District Court Finds Reduction in Monthly LTD Benefit Due to IRA Rollover Appropriate Under Plan Terms
In DeBold v. Liberty Life Assur. Co. of Bos., 2021 U.S. Dist. LEXIS 120153 (D. Mass, June 28, 2021), a district court held that an ERISA plan administrator could reduce an insured's monthly long-term disability (LTD) benefit based on retirement funds that she rolled over into an IRA.
Courts nationwide are split on whether such a transfer qualifies as "Other Income" under an ERISA plan that would justify an offset against approved disability benefits. Part of the answer depends on the standard of review applied by the court.
In DeBold, Jami DeBold was awarded LTD benefits in 2002, after an accident had rendered her a person with quadriplegia. At the time, she was an employee of the Wachovia Corporation (Wachovia) and a participant in the company's group employee benefits plan (Plan). Liberty Life Assurance Company of Boston (Liberty Life) was the claims administrator for the Plan.
DeBold received benefits without incident until 2018. At that time, she made an election to receive a one-time lump sum payment in lieu of monthly retirement payments from her employer's Cash Balance Plan. That lump sum payment was rolled over into her IRA. Liberty Life, in its capacity as claims administrator, deemed that payment as "income from another source" and reduced DeBold's monthly LTD benefit accordingly.
DeBold contested the decision and, after exhausting her administrative remedies, sued multiple entities, including Liberty Life and the Plan, in federal court.
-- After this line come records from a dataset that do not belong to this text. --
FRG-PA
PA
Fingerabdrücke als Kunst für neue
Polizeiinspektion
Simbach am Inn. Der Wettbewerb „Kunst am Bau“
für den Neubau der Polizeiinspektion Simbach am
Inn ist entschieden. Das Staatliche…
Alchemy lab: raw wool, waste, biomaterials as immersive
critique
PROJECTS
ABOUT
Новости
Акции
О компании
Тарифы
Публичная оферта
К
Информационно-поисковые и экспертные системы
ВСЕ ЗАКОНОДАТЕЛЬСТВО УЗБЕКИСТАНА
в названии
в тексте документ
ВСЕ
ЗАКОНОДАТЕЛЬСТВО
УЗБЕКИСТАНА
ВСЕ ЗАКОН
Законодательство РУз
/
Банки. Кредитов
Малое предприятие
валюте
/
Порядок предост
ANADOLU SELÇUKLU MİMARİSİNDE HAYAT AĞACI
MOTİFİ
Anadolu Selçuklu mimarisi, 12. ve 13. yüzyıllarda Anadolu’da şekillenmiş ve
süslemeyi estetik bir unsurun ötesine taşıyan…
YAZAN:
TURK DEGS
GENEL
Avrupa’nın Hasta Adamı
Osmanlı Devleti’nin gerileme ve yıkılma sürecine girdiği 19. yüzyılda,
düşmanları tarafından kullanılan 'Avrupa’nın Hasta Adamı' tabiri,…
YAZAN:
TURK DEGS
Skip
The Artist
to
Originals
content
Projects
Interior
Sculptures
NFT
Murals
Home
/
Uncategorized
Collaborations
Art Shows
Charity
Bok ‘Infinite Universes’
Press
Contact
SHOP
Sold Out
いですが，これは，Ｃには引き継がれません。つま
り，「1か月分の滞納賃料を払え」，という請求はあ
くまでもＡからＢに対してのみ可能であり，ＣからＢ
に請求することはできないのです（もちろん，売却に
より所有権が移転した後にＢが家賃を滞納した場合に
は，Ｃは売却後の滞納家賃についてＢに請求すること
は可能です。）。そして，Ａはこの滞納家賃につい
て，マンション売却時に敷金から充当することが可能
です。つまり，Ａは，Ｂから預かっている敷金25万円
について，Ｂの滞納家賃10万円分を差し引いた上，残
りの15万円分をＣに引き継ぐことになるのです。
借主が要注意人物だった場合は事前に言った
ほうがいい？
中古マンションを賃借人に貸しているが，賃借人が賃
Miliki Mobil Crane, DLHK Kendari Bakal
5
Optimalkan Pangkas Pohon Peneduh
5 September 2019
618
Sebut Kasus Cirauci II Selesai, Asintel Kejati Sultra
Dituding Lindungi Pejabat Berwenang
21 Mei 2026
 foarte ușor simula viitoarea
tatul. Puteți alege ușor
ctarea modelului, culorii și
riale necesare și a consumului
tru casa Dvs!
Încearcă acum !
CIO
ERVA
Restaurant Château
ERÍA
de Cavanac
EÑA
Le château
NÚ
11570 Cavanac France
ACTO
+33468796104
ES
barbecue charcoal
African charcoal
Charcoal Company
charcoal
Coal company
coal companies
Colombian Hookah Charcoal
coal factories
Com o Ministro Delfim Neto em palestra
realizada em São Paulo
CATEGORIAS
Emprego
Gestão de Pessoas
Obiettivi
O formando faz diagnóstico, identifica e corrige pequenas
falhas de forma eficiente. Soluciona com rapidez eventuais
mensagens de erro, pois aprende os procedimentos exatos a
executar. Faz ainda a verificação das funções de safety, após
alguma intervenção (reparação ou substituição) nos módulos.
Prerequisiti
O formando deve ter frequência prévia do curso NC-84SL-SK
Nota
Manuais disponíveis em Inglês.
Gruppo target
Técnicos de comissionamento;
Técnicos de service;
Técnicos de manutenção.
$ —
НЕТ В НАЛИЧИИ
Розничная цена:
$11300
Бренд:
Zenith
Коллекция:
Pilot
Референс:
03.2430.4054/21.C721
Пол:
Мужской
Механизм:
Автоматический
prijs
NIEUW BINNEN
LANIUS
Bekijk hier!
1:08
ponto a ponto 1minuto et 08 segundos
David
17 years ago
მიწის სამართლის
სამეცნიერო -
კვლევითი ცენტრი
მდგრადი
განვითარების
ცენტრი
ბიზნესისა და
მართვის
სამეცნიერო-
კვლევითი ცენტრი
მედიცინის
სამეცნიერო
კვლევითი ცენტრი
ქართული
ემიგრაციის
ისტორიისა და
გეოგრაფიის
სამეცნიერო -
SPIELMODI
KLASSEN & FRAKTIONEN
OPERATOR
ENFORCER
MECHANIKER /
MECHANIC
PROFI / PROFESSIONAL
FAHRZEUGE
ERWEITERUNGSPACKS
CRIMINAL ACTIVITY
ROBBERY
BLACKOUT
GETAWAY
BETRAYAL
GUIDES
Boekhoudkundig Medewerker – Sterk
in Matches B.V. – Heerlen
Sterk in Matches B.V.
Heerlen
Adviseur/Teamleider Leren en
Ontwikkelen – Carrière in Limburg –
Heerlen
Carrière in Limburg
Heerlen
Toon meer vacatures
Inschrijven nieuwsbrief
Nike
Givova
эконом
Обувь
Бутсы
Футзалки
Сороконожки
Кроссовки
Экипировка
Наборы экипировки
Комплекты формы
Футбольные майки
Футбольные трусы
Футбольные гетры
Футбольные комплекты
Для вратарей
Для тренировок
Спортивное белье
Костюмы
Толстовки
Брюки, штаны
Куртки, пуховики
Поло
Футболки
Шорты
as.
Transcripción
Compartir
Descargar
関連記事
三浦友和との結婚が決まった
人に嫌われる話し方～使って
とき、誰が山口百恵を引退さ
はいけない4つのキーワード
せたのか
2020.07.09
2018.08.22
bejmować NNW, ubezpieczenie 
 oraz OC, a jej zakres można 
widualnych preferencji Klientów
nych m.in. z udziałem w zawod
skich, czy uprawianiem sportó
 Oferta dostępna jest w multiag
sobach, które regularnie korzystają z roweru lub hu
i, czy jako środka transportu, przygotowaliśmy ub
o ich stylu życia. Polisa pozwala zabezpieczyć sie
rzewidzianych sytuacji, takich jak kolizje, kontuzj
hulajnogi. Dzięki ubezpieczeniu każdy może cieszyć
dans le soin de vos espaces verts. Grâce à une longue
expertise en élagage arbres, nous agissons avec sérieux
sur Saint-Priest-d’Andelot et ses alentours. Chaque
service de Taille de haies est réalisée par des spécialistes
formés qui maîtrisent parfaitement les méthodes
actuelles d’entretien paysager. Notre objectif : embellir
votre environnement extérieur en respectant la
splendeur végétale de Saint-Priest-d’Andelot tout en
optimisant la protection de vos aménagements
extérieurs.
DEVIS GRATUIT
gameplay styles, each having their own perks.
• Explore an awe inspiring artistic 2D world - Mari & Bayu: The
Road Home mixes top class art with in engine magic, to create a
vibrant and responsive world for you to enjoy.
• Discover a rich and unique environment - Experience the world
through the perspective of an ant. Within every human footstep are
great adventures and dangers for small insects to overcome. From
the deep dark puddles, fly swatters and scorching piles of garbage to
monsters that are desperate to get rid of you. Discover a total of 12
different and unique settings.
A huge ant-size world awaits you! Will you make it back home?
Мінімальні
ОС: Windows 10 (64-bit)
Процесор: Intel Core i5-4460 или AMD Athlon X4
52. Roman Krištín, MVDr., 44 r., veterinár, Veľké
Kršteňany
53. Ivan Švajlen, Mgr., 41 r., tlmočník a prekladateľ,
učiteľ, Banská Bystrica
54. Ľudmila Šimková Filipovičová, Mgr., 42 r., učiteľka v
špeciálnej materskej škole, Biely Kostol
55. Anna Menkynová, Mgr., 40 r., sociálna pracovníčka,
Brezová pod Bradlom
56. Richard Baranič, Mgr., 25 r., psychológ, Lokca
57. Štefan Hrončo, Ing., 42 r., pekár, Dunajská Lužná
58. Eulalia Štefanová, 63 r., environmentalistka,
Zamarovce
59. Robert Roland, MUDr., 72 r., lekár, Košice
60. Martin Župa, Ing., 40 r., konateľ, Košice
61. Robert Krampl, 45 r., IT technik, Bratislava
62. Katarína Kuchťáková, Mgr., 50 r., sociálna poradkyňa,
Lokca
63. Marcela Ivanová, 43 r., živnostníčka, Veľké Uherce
DeBold asserted claims under ERISA for wrongfully denied benefits (§1132(a)(1)(B)) and breach of fiduciary duty (§1132(c)).
The defendants moved to dismiss DeBold's second amended Complaint, pointing to the Plan provision providing for an offset for "Benefits from Other Income" that included "[t]he amount of any Disability Benefits, or Retirement Benefits the Participant voluntarily elects to receive as retirement payment under the Employer's Retirement Plan." The defendants argued that because the Plan requires the offset to be taken, DeBold had failed to state a plausible cause of action.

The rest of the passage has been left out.